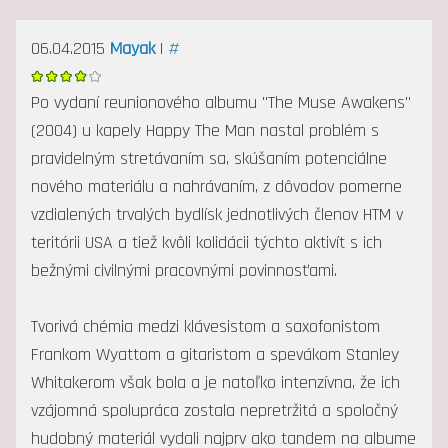
06.04.2015
Mayak
|
#
Po vydaní reunionového albumu "The Muse Awakens"
(2004) u kapely Happy The Man nastal problém s
pravidelným stretávaním sa, skúšaním potenciálne
nového materiálu a nahrávaním, z dôvodov pomerne
vzdialených trvalých bydlísk jednotlivých členov HTM v
teritórii USA a tiež kvôli kolidácii týchto aktivít s ich
bežnými civilnými pracovnými povinnosťami.
Tvorivá chémia medzi klávesistom a saxofonistom
Frankom Wyattom a gitaristom a spevákom Stanley
Whitakerom však bola a je natoľko intenzívna, že ich
vzájomná spolupráca zostala nepretržitá a spoločný
hudobný materiál vydali najprv ako tandem na albume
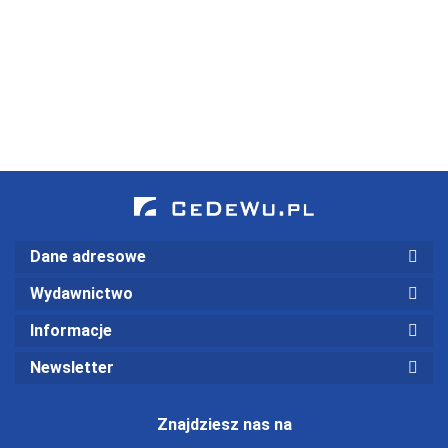
środki zapewnienia
(wyd. II)
(wyd. II
bezpieczeństwa imprez
zmienione i
80.00
masowych na
uaktualnione)
60.00
przykładzie meczów
piłki nożnej
Dane adresowe
Wydawnictwo
Informacje
Newsletter
Znajdziesz nas na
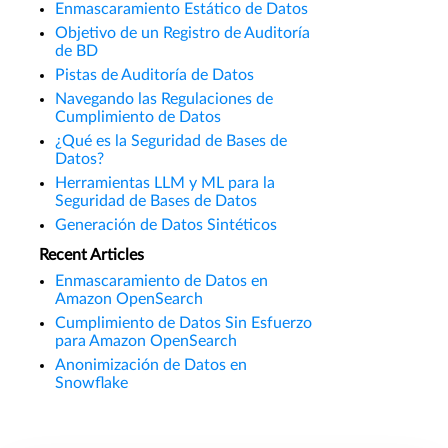
Enmascaramiento Estático de Datos
Objetivo de un Registro de Auditoría
de BD
Pistas de Auditoría de Datos
Navegando las Regulaciones de
Cumplimiento de Datos
¿Qué es la Seguridad de Bases de
Datos?
Herramientas LLM y ML para la
Seguridad de Bases de Datos
Generación de Datos Sintéticos
Recent Articles
Enmascaramiento de Datos en
Amazon OpenSearch
Cumplimiento de Datos Sin Esfuerzo
para Amazon OpenSearch
Anonimización de Datos en
Snowflake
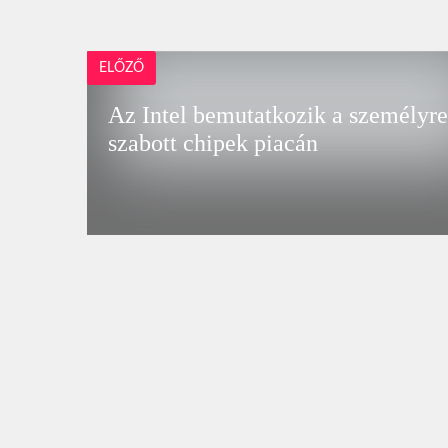
ELŐZŐ
Az Intel bemutatkozik a személyr
szabott chipek piacán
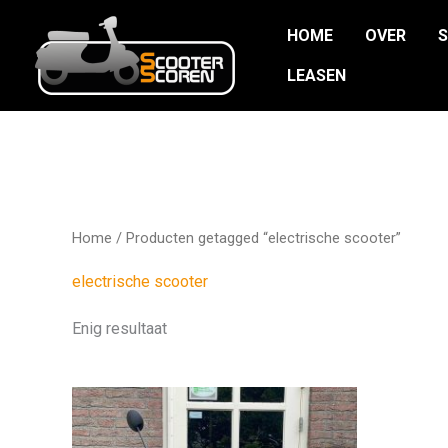
Ga
HOME
OVER
naar
de
LEASEN
inhoud
Home
/ Producten getagged “electrische scooter”
electrische scooter
Enig resultaat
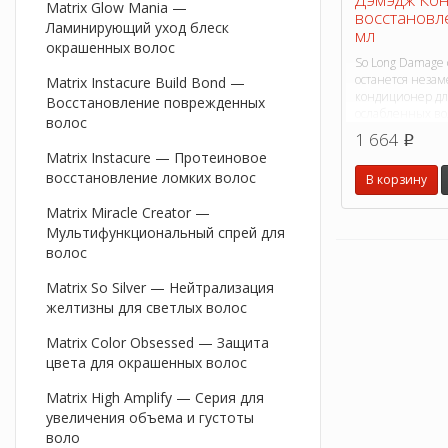
Matrix Glow Mania —
восстановл
Ламинирующий уход блеск
мл
окрашенных волос
So Long Damage 
останется неза
Matrix Instacure Build Bond —
кондиционер дл
Восстановление поврежденных
ослабленных во
волос
1 664
p
Matrix Instacure — Протеиновое
восстановление ломких волос
В корзину
Matrix Miracle Creator —
Мультифункциональный спрей для
волос
Matrix So Silver — Нейтрализация
желтизны для светлых волос
Matrix Color Obsessed — Защита
цвета для окрашенных волос
Matrix High Amplify — Серия для
увеличения объема и густоты
воло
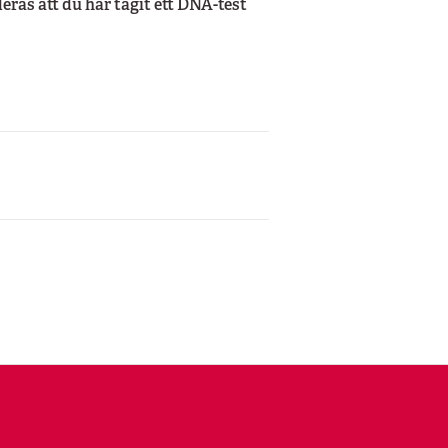
ras att du har tagit ett DNA-test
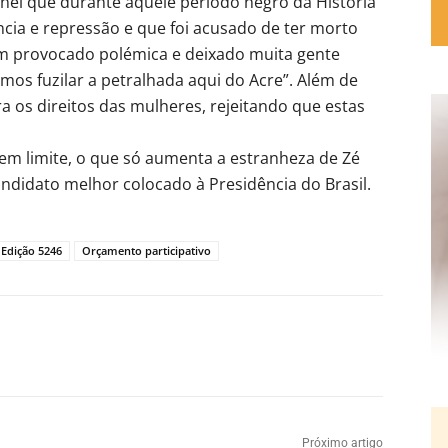
 que durante aquele período negro da História
ência e repressão e que foi acusado de ter morto
têm provocado polémica e deixado muita gente
os fuzilar a petralhada aqui do Acre”. Além de
 os direitos das mulheres, rejeitando que estas
tem limite, o que só aumenta a estranheza de Zé
ndidato melhor colocado à Presidência do Brasil.
Edição 5246
Orçamento participativo
Próximo artigo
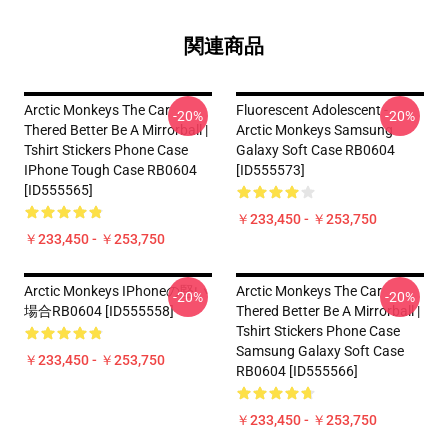
関連商品
Arctic Monkeys The Car
Fluorescent Adolescent -
-20%
-20%
Thered Better Be A Mirrorball |
Arctic Monkeys Samsung
Tshirt Stickers Phone Case
Galaxy Soft Case RB0604
IPhone Tough Case RB0604
[ID555573]
[ID555565]
￥233,450 - ￥253,750
￥233,450 - ￥253,750
Arctic Monkeys IPhoneの堅い
Arctic Monkeys The Car
-20%
-20%
場合RB0604 [ID555558]
Thered Better Be A Mirrorball |
Tshirt Stickers Phone Case
Samsung Galaxy Soft Case
￥233,450 - ￥253,750
RB0604 [ID555566]
￥233,450 - ￥253,750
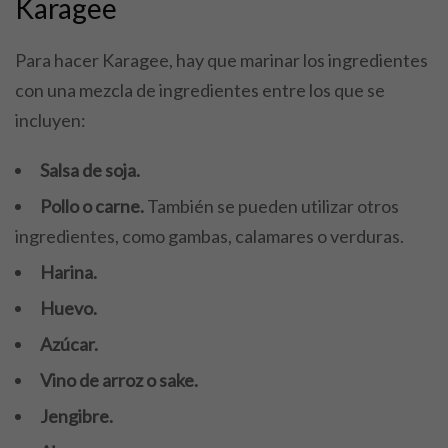
Karagee
Para hacer Karagee, hay que marinar los ingredientes
con una mezcla de ingredientes entre los que se
incluyen:
Salsa de soja.
Pollo o carne.
También se pueden utilizar otros
ingredientes, como gambas, calamares o verduras.
Harina.
Huevo.
Azúcar.
Vino de arroz o sake.
Jengibre.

★ ★ ★ ★ ★ ★ ★

● Your task
Output exactly the lines above that lie between the line with "zmienione i" and the line with "Matrix Glow Mania —", those two lines included, and no pictures.

● Task solution
zmienione i
80.00
masowych na
uaktualnione)
60.00
przykładzie meczów
piłki nożnej
Dane adresowe
Wydawnictwo
Informacje
Newsletter
Znajdziesz nas na
Enmascaramiento Estático de Datos
Objetivo de un Registro de Auditoría
de BD
Pistas de Auditoría de Datos
Navegando las Regulaciones de
Cumplimiento de Datos
¿Qué es la Seguridad de Bases de
Datos?
Herramientas LLM y ML para la
Seguridad de Bases de Datos
Generación de Datos Sintéticos
Recent Articles
Enmascaramiento de Datos en
Amazon OpenSearch
Cumplimiento de Datos Sin Esfuerzo
para Amazon OpenSearch
Anonimización de Datos en
Snowflake
ELŐZŐ
Az Intel bemutatkozik a személyr
szabott chipek piacán
Ga
HOME
OVER
naar
de
LEASEN
inhoud
Home
/ Producten getagged “electrische scooter”
electrische scooter
Enig resultaat
Matrix Glow Mania —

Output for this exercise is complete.